Gli elementi indiziari hanno trovato convergenza, anche grazie ad una ricostruzione delle disponibilità patrimoniali acquisite nell’ultimo ventennio dal boss e dai componenti del suo nucleo familiare. Indagini finalizzate a verificare la compatibilità delle disponibilità patrimoniali rispetto alle capacità reddituali dichiarate. Da qui veniva restituito un quadro di “evidente sperequazione” tra gli incrementi patrimoniali rispetto al reddito legittimamente prodotto. Questo consentiva al giudice di disporre il sequestro preventivo, nei confronti della giovane donna, di due attività commerciali, una quota pari al 25% di una srl, altri 2 fabbricati, un autoveicolo e denaro contante pari a 15 mila euro.

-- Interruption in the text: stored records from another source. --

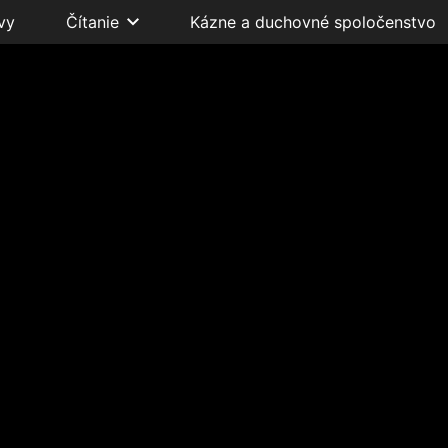
vy
Čítanie
Kázne a duchovné spoločenstvo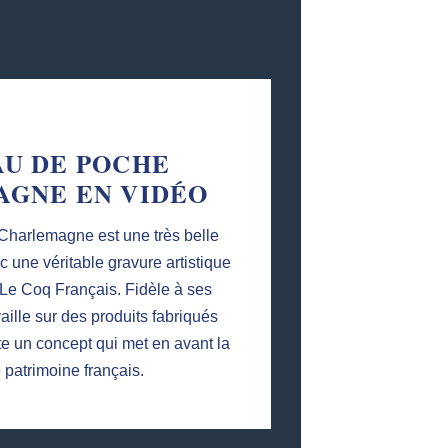
U DE POCHE
GNE EN VIDÉO
Charlemagne est une très belle
c une véritable gravure artistique
 Le Coq Français. Fidèle à ses
aille sur des produits fabriqués
e un concept qui met en avant la
e patrimoine français.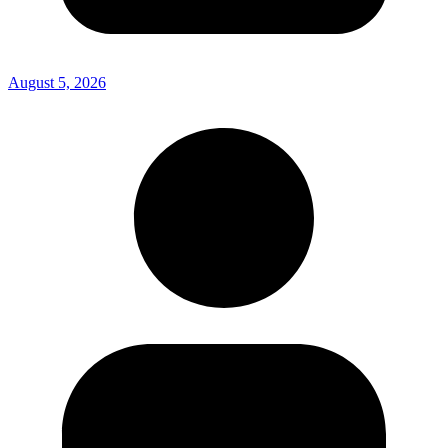
August 5, 2026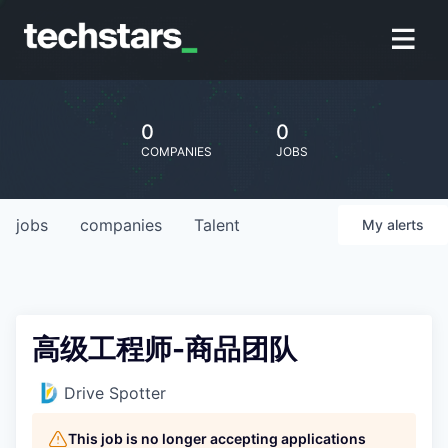
0
0
COMPANIES
JOBS
jobs
companies
Talent
My
alerts
高级工程师-商品团队
Drive Spotter
This job is no longer accepting applications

Spunta fuori quest’altro locale

Traendo spunto investigativo dalla documentazione e dagli elementi di prova rinvenuti durante l’esecuzione del sequestro preventivo delle attività commerciali, gli specialisti del Gico del nucleo Pef di Messina hanno accertato la disponibilità del boss di un ulteriore esercizio commerciale. È stato acclarato, inoltre, come questa attività economica, fittiziamente gestita dalla figlia del boss, presenti, ancora una volta, un valore sproporzionato rispetto alle lecite fonti di reddito dichiarate dal nucleo familiare. Per tale ragione, il locale tribunale del riesame ne ha disposto il sequestro preventivo.